[Start of section]

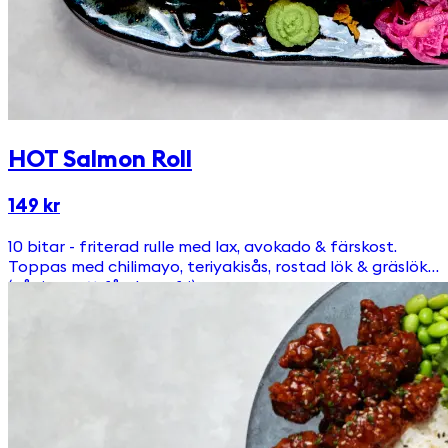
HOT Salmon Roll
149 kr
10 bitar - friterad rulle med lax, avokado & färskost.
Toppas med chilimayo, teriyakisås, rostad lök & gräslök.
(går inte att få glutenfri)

[End of section]

_TASK ITEM_: Copy the entries above faithfully and omit every image.

_RESULT OF THE EXERCISE_:
HOT Salmon Roll
149 kr
10 bitar - friterad rulle med lax, avokado & färskost.
Toppas med chilimayo, teriyakisås, rostad lök & gräslök.
(går inte att få glutenfri)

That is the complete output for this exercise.